#### WHAT THE EXERCISE ASKS
Make an exact copy of the entries, taking out every picture.

** Opening DATA TO EXAMINE block **

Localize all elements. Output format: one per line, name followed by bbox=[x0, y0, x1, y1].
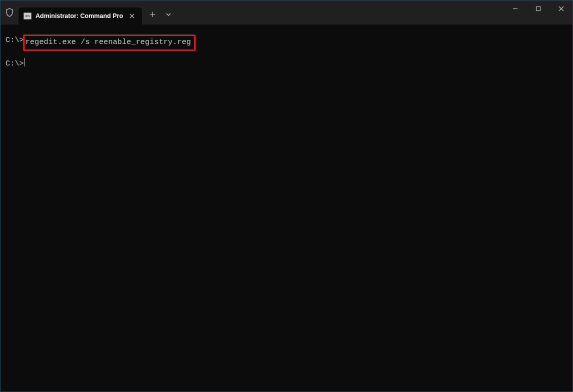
maximize-button[interactable] bbox=[526, 0, 550, 16]
terminal-line: C:\> bbox=[6, 58, 568, 70]
tab-close-button[interactable] bbox=[127, 11, 137, 21]
close-window-button[interactable] bbox=[550, 0, 572, 16]
terminal-output[interactable]: C:\>regedit.exe /s reenable_registry.reg… bbox=[0, 24, 572, 82]
tab-active[interactable]: C:\ Administrator: Command Pro bbox=[18, 8, 142, 24]
command-prompt-icon: C:\ bbox=[24, 12, 32, 20]
window-controls bbox=[504, 0, 572, 24]
minimize-button[interactable] bbox=[504, 0, 526, 16]
terminal-line: C:\>regedit.exe /s reenable_registry.reg bbox=[6, 34, 568, 51]
app-shield-icon bbox=[0, 0, 18, 24]
highlighted-command: regedit.exe /s reenable_registry.reg bbox=[23, 34, 196, 51]
new-tab-button[interactable] bbox=[144, 6, 161, 23]
svg-rect-0 bbox=[536, 6, 540, 10]
tab-title: Administrator: Command Pro bbox=[36, 12, 123, 20]
prompt: C:\> bbox=[6, 58, 24, 70]
title-bar: C:\ Administrator: Command Pro bbox=[0, 0, 572, 24]
tab-dropdown-button[interactable] bbox=[161, 6, 176, 23]
prompt: C:\> bbox=[6, 34, 24, 51]
cursor bbox=[24, 58, 25, 66]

** Closing DATA TO EXAMINE block **

#### SOLUTION
Localize all elements. Output format: one per line, name followed by bbox=[x0, y0, x1, y1].
maximize-button[interactable] bbox=[526, 0, 550, 16]
terminal-line: C:\> bbox=[6, 58, 568, 70]
tab-close-button[interactable] bbox=[127, 11, 137, 21]
close-window-button[interactable] bbox=[550, 0, 572, 16]
terminal-output[interactable]: C:\>regedit.exe /s reenable_registry.reg… bbox=[0, 24, 572, 82]
tab-active[interactable]: C:\ Administrator: Command Pro bbox=[18, 8, 142, 24]
command-prompt-icon: C:\ bbox=[24, 12, 32, 20]
window-controls bbox=[504, 0, 572, 24]
minimize-button[interactable] bbox=[504, 0, 526, 16]
terminal-line: C:\>regedit.exe /s reenable_registry.reg bbox=[6, 34, 568, 51]
app-shield-icon bbox=[0, 0, 18, 24]
highlighted-command: regedit.exe /s reenable_registry.reg bbox=[23, 34, 196, 51]
new-tab-button[interactable] bbox=[144, 6, 161, 23]
svg-rect-0 bbox=[536, 6, 540, 10]
tab-title: Administrator: Command Pro bbox=[36, 12, 123, 20]
prompt: C:\> bbox=[6, 58, 24, 70]
title-bar: C:\ Administrator: Command Pro bbox=[0, 0, 572, 24]
tab-dropdown-button[interactable] bbox=[161, 6, 176, 23]
prompt: C:\> bbox=[6, 34, 24, 51]
cursor bbox=[24, 58, 25, 66]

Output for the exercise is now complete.